Tysabri en het rebound-effect

Het stoppen van de behandeling kan bij sommige mensen ernstige MS-terugval veroorzaken

Tysabri (natalizumab) is een ziektemodificerend geneesmiddel dat wordt gebruikt bij de behandeling van terugval bij personen met multiple sclerose (MS) . Het belemmert het vermogen van immuuncellen om de bloed-hersenbarrière te passeren die de hersenen en het ruggenmerg van de rest van het lichaam scheidt. Het zijn deze cellen die schade kunnen toebrengen aan de zenuwen, omdat ze ze per ongeluk van hun beschermende coating ontdoen (bekend als de myeline-omhulsel ).

Tysabri is goedgekeurd door de Amerikaanse Food and Drug Administration (FDA) voor gebruik in MS-monotherapie (niet te combineren met andere therapieën) en wordt elke 28 dagen intraveneus toegediend.

Risico's verbonden aan het gebruik van Tysabri

Hoewel aangetoond is dat Tysabri de terugval bij MS-patiënten vermindert met een opvallende 68 procent, is het niet zonder zorgen. In 2005 gaf de FDA een black box-waarschuwing af waarin patiënten en artsen werden geadviseerd dat Tysabri ongeveer twee van de 1.000 gebruikers was die een mogelijk fatale herseninfectie ondergingen die bekend staat als progressieve multifocale leuko-encefalopathie (PML) .

Een andere minder bekende zorg is het fenomeen dat bekend staat als rebound, waarbij stopzetting of onderbreking van het medicijn een terugkeer van MS-terugval symptomen veroorzaakte , in sommige gevallen erger dan toen de behandeling werd gestart.

Het rebound-effect begrijpen

Het Tysabri-rebound-effect werd voor het eerst vastgesteld in 2007 toen Nederlandse onderzoekers de MRI-scans van mensen die Tysabri hadden gebruikt, onderzochten maar moesten stoppen wanneer het medicijn tijdelijk uit de handel werd genomen vanwege PML-zorgen.

Tijdens deze behandelingskloof van 15 maanden ontdekten de wetenschappers dat het gemiddelde aantal laesies in het centrale zenuwstelsel was toegenomen van een gemiddelde van 3,43 bij het begin van de behandeling tot 10,32 nadat de behandeling was gestopt.

Vreemd genoeg werd dit effect niet verergerd bij personen die langer in behandeling waren geweest.
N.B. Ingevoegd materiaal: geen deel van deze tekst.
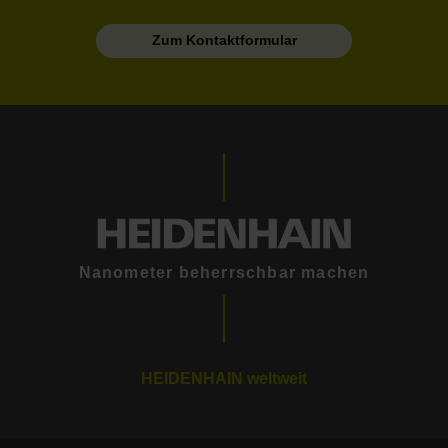
Zum Kontaktformular
Nanometer beherrschbar machen
HEIDENHAIN weltweit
In feite was het precies het tegenovergestelde. Volgens het onderzoek hadden degenen die een aantal Tysabri-behandelingen hadden ondergaan, vijf keer meer laesies dan degenen die de behandeling gedurende de gehele duur van het onderzoek hadden ondergaan (ongeveer 36 infusies).

Een vergelijkbaar onderzoek in 2014 ondersteunde deze beweringen en concludeerde dat de onderbreking van de therapie verband hield met een bijna tweevoudige toename van het risico op terugval. Meer nog over was het feit dat een kwart van deze personen meer recidieven had na het stoppen van Tysabri dan voordat de behandeling werd gestart.

Wat dit ons vertelt

Wetenschappers weten niet helemaal waarom dit rebound-effect optreedt. Hetzelfde is opgemerkt bij andere MS-geneesmiddelen, waaronder Gilenya (fingolimod) , en er blijft weinig inzicht bestaan ​​over wat kan worden gedaan om dit te voorkomen.

Wat we wel weten is dit: de grootste risico's zijn degenen die slechts een paar maanden Tysabri nemen en dan stoppen. Als een behandeling met Tysabri wordt aanbevolen, moet u als patiënt zich vasthouden aan de behandeling en eraan vasthouden. Je kunt geen willekeurige drugsvakanties nemen of besluiten te stoppen als en wanneer je je beter voelt.

De behandeling moet uiteindelijk worden uitgevoerd door een gekwalificeerde specialist die beter kan bepalen of en wanneer Tysabri niet langer nodig is.

> Bronnen:

> Fox, R .; Cree, et al. "MS-ziekteactiviteit in RESTORE: een gerandomiseerde 24-weken durende behandeling met natalizumab-behandelingsonderbreking." Neurology 2014; 82 (17): 1491-8.

> Sorensen, P .; Koch-Henrikson, H .; Petersen, T. et al. "Recidief of rebound van klinische terugvallen na stopzetting van natalizumab-therapie bij zeer actieve MS-patiënten." J Neurol . 2014; 261 (6): 1170-7.

> Vellinga, M .; Castelijns, J .; Barkhof, F. et al. "Post-opname rebound toename in T2-lesieactiviteit bij natalizumab-behandelde MS-patiënten." Neurologie. 2008; 70 (13): 1150-1.